The housing need in Honduras is great. Honduras is one of the Latin American and Caribbean region’s most rapidly urbanizing countries; its rural population decreased from 77 percent in 1960 to 45 percent in 2015. Today many Hondurans live in informal settlements, lacking secure land tenure along with basic services. The Honduran population is just over 8 million, while their housing deficit is estimated at 1.15 million housing units. Additionally, 80 percent of privately held land is untitled. Secure land tenure remains out of reach for many.
Although the country’s Constitution establishes housing as a human right, it’s not uncommon for a significant gap to remain between such a high-level statement and a tangible transformation of the housing and living conditions of its citizens. Two of Honduras’ largest barriers to poverty and housing inequality are gang violence and gender norms.
Gang violence: Land security is greatly impacted by extortion and gang violence. People living on gang-controlled territory are frequently made to pay bribes to stay on their land. If unable to pay, people are forced to leave or receive retribution. With one of the highest homicide rates in the world, this threat is very real. From 2000 to 2014, gang violence internally displaced 174,000 people. 750,000 Hondurans live outside of the country, with gang violence as a leading cause of their departure.
Gender norms: Strict gender norms act as a barrier for women attempting to access secure land tenure. Although women have equality under law, the cultural norm that men are the head of household, and thereby the rightful landowner, prevails. In 2003, women owned only a quarter of land plots. Since land ownership is often used as collateral in Honduras, women have a harder time accessing credit to open their own business, making home repairs, and making other investments in their homes that would benefit them, their families and their communities.

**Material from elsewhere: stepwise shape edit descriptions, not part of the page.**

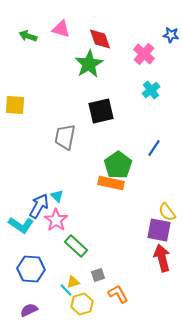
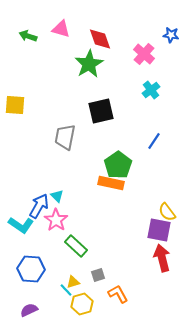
blue line: moved 7 px up
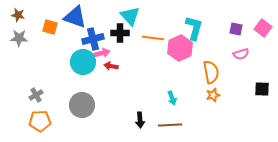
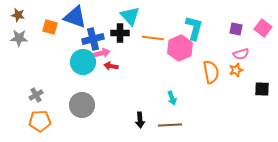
orange star: moved 23 px right, 25 px up
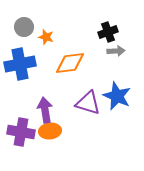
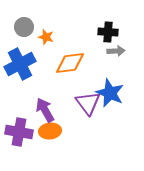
black cross: rotated 24 degrees clockwise
blue cross: rotated 16 degrees counterclockwise
blue star: moved 7 px left, 3 px up
purple triangle: rotated 36 degrees clockwise
purple arrow: rotated 20 degrees counterclockwise
purple cross: moved 2 px left
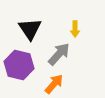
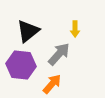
black triangle: moved 2 px left, 2 px down; rotated 25 degrees clockwise
purple hexagon: moved 2 px right; rotated 8 degrees counterclockwise
orange arrow: moved 2 px left
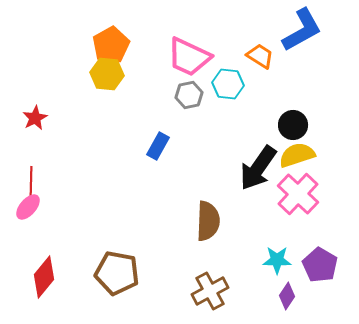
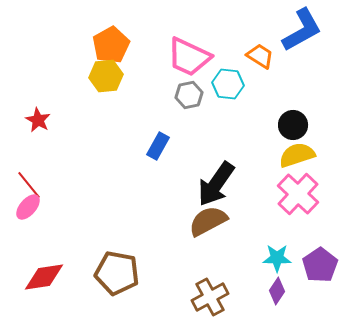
yellow hexagon: moved 1 px left, 2 px down; rotated 12 degrees counterclockwise
red star: moved 3 px right, 2 px down; rotated 15 degrees counterclockwise
black arrow: moved 42 px left, 16 px down
red line: moved 2 px left, 3 px down; rotated 40 degrees counterclockwise
brown semicircle: rotated 120 degrees counterclockwise
cyan star: moved 2 px up
purple pentagon: rotated 8 degrees clockwise
red diamond: rotated 42 degrees clockwise
brown cross: moved 6 px down
purple diamond: moved 10 px left, 5 px up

In response to these barriers, Habitat Honduras and partners have created 227 new land and housing policies since 2009, with an additional 13 awaiting approval. Habitat Honduras has seen incredible results through these guidelines, with 106 of these new land and housing policies approved between 2015 and 2018, granting secure tenure to 1.2 million people. Municipal governments approved budgets under these new policies, allocating well over $50 million in funding for land and housing.
Over the past decade, Habitat Honduras has advocated at the municipal level, working to empower local actors through a bottom-up advocacy approach. They are doing this by bringing together civil society and community members in each local community and empowering them to create, negotiate and monitor implementation of fair housing policies.
Every housing policy promoted by Habitat Honduras follows strategic guidelines to ensure the highest level of success. Habitat Honduras views adequate housing and access to basic services as rights which should be guaranteed for all groups of people, regardless of identity. Land policies should guarantee people’s right to land acquisition and ownership, contributing to secure tenure. Additionally, it is important for community members to participate in the creation of the policy, meaning the process must be transparent and reflective of community needs.
According to Habitat Honduras’ guidelines, housing and land policies should be incorporated into the longer-term, strategic Municipal Development Plans, with clear implementation strategies and budgets. Any land and housing policy should contribute to community development that is self-sustaining.
A decade ago, the housing crisis in Honduras looked insurmountable. Today thanks to the advocacy work of Habitat Honduras, and in leveraging the Solid Ground campaign, over a million lives have been positively impacted, with more success to come.